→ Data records
○ ○ ○ ○ ○ ○ ○

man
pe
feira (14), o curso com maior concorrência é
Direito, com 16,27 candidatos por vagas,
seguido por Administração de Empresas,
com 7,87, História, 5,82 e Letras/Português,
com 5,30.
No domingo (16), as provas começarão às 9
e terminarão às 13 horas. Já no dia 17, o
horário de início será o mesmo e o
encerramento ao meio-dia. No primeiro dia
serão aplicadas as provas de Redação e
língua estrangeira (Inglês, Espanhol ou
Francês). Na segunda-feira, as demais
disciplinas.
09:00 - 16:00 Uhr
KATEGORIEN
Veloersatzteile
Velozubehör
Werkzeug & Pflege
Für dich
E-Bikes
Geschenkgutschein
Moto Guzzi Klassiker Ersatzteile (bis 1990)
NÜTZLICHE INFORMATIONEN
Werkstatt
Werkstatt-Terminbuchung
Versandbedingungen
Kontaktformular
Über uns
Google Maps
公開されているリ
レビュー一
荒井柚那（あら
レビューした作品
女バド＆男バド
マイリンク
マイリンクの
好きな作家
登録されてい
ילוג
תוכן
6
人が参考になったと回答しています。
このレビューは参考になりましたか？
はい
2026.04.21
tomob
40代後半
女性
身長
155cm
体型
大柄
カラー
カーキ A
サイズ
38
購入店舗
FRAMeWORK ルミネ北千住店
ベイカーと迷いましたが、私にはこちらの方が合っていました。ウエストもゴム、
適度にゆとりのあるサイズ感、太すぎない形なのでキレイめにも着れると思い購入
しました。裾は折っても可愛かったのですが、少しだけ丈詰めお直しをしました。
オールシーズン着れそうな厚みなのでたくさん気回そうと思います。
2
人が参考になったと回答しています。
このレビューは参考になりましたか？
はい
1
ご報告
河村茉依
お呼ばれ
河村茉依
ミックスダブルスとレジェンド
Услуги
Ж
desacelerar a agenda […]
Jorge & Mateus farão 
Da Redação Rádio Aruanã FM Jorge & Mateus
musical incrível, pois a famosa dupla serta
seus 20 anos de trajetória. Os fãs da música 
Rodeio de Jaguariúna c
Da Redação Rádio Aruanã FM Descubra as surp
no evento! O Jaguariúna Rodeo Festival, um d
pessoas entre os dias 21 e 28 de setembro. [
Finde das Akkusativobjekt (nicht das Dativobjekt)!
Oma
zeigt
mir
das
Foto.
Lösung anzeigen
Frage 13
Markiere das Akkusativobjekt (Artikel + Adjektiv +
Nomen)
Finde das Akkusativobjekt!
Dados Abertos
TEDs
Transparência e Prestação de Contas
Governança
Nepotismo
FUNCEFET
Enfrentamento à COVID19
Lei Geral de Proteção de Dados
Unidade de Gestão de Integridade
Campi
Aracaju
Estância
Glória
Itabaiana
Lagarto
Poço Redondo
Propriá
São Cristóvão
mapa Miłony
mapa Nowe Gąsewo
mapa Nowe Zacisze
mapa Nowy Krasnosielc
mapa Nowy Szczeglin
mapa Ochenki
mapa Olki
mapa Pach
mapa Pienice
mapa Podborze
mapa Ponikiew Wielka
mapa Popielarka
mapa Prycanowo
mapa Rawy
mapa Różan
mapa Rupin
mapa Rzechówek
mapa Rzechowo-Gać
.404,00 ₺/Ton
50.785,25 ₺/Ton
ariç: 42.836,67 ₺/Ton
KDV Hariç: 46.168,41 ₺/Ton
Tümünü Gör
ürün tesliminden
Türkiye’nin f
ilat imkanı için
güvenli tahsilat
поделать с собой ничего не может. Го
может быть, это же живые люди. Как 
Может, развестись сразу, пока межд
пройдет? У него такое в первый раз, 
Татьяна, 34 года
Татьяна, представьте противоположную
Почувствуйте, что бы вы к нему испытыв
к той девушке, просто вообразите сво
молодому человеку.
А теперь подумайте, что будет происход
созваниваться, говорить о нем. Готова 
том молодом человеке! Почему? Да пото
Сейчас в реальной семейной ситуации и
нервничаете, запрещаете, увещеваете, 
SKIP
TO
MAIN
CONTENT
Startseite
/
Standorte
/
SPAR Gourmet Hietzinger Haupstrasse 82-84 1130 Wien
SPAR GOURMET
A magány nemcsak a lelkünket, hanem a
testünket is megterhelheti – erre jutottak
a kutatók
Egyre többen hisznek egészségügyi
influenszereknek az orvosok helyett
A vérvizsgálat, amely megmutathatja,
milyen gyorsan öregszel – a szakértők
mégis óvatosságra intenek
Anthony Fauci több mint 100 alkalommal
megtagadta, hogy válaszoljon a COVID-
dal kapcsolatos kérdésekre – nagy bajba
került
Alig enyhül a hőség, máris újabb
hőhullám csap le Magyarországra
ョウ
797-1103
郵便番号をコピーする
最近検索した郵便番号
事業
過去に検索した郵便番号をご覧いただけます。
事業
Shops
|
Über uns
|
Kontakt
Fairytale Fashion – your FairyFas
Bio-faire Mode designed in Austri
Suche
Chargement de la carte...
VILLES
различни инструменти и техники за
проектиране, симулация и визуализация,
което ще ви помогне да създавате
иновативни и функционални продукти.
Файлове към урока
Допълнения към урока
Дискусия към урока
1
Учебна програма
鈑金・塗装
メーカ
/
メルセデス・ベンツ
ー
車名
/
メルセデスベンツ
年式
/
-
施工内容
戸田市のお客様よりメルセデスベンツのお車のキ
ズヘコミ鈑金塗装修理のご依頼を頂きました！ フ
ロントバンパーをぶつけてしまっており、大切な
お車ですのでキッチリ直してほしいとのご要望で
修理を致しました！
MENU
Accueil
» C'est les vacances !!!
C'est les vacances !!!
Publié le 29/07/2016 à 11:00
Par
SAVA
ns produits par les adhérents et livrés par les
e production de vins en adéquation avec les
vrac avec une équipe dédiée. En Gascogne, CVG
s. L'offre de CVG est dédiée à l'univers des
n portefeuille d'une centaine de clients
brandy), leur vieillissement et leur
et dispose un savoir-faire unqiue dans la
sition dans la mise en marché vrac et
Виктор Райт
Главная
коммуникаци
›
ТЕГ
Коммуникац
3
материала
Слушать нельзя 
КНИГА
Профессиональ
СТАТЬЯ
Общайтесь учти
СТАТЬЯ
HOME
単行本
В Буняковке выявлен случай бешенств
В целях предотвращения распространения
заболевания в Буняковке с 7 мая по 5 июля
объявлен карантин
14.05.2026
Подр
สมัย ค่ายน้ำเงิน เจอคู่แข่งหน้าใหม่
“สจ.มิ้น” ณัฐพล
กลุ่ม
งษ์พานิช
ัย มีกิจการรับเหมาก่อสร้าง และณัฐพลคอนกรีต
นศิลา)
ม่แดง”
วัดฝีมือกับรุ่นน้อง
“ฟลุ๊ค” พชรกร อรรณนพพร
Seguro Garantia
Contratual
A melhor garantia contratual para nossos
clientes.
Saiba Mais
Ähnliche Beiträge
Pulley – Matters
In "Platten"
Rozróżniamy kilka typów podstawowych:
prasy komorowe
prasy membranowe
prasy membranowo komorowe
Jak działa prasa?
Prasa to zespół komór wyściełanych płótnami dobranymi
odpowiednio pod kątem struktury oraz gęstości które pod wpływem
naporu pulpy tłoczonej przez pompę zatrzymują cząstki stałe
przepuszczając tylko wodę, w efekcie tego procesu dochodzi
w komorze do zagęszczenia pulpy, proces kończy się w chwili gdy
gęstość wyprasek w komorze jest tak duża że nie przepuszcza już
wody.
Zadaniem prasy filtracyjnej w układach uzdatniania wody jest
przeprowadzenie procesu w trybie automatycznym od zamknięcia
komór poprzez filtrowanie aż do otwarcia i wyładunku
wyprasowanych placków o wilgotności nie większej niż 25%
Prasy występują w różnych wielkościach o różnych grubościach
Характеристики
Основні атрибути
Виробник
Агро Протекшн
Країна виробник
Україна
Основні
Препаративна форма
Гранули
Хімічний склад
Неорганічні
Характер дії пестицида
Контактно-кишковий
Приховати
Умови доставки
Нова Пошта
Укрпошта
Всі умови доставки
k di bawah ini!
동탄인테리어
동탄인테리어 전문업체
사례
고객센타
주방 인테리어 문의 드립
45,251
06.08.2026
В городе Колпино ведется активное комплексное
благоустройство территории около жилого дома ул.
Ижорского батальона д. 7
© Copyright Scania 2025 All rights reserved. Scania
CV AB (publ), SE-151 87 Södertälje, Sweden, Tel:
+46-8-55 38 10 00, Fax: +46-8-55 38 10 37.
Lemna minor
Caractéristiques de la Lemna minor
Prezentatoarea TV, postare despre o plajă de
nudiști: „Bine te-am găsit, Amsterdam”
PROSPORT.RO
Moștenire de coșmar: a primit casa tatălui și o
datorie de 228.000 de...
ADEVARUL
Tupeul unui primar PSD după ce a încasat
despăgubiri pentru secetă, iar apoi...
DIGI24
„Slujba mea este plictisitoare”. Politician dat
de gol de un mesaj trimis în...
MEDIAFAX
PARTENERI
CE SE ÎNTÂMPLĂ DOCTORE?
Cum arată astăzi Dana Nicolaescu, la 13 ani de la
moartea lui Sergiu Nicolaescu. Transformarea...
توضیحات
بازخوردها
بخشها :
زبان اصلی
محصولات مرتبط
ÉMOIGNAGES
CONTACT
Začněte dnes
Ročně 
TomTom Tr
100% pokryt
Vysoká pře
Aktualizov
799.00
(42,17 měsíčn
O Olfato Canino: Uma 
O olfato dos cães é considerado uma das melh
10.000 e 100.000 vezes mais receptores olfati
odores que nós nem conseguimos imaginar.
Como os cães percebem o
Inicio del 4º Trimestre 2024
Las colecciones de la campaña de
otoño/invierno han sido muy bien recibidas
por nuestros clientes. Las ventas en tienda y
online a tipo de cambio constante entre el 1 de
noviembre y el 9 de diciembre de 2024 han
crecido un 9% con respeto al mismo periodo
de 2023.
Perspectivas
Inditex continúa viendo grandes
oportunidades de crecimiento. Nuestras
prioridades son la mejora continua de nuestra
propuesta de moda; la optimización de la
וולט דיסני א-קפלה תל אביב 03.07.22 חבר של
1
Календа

○ ○ ○ ○ ○ ○ ○

→ What is required
Extract every line above containing the word "dédiée".

→ Exercise solution
vrac avec une équipe dédiée. En Gascogne, CVG
s. L'offre de CVG est dédiée à l'univers des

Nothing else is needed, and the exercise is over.